_WORK ITEM_.
Make an exact copy of the records, with the images left out.

Page-level text extractions:
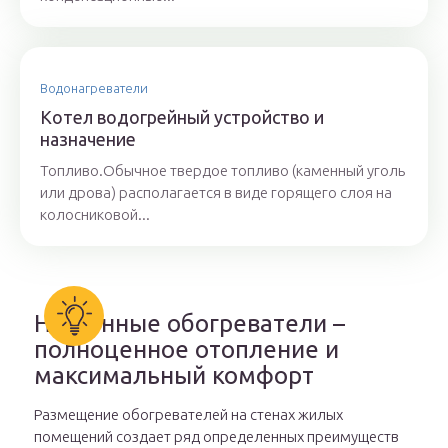
Водонагреватели
Котел водогрейный устройство и
назначение
Топливо.Обычное твердое топливо (каменный уголь
или дрова) располагается в виде горящего слоя на
колосниковой...
Настенные обогреватели –
полноценное отопление и
максимальный комфорт
Размещение обогревателей на стенах жилых
помещений создает ряд определенных преимуществ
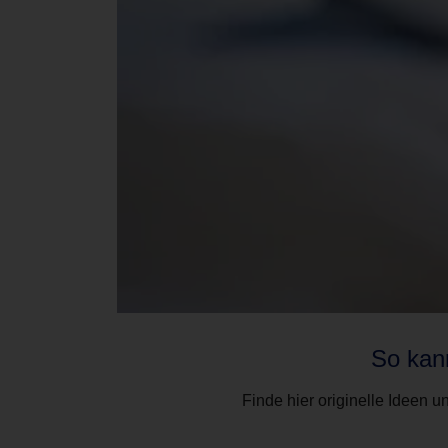
So kan
Finde hier originelle Ideen 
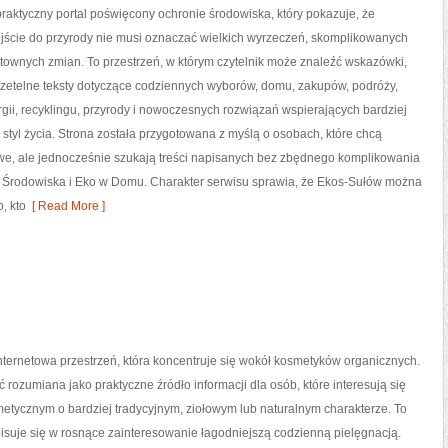
raktyczny portal poświęcony ochronie środowiska, który pokazuje, że
ście do przyrody nie musi oznaczać wielkich wyrzeczeń, skomplikowanych
ztownych zmian. To przestrzeń, w którym czytelnik może znaleźć wskazówki,
rzetelne teksty dotyczące codziennych wyborów, domu, zakupów, podróży,
gii, recyklingu, przyrody i nowoczesnych rozwiązań wspierających bardziej
styl życia. Strona została przygotowana z myślą o osobach, które chcą
, ale jednocześnie szukają treści napisanych bez zbędnego komplikowania
a Środowiska i Eko w Domu. Charakter serwisu sprawia, że Ekos-Sułów można
, kto
[ Read More ]
internetowa przestrzeń, która koncentruje się wokół kosmetyków organicznych.
 rozumiana jako praktyczne źródło informacji dla osób, które interesują się
tycznym o bardziej tradycyjnym, ziołowym lub naturalnym charakterze. To
pisuje się w rosnące zainteresowanie łagodniejszą codzienną pielęgnacją.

_EXERCISE OUTPUT_.
Водонагреватели
Котел водогрейный устройство и
назначение
Топливо.Обычное твердое топливо (каменный уголь
или дрова) располагается в виде горящего слоя на
колосниковой...
Настенные обогреватели –
полноценное отопление и
максимальный комфорт
Размещение обогревателей на стенах жилых
помещений создает ряд определенных преимуществ
So kan
Finde hier originelle Ideen 
raktyczny portal poświęcony ochronie środowiska, który pokazuje, że
ście do przyrody nie musi oznaczać wielkich wyrzeczeń, skomplikowanych
ztownych zmian. To przestrzeń, w którym czytelnik może znaleźć wskazówki,
rzetelne teksty dotyczące codziennych wyborów, domu, zakupów, podróży,
gii, recyklingu, przyrody i nowoczesnych rozwiązań wspierających bardziej
styl życia. Strona została przygotowana z myślą o osobach, które chcą
, ale jednocześnie szukają treści napisanych bez zbędnego komplikowania
a Środowiska i Eko w Domu. Charakter serwisu sprawia, że Ekos-Sułów można
, kto
[ Read More ]
internetowa przestrzeń, która koncentruje się wokół kosmetyków organicznych.
 rozumiana jako praktyczne źródło informacji dla osób, które interesują się
tycznym o bardziej tradycyjnym, ziołowym lub naturalnym charakterze. To
pisuje się w rosnące zainteresowanie łagodniejszą codzienną pielęgnacją.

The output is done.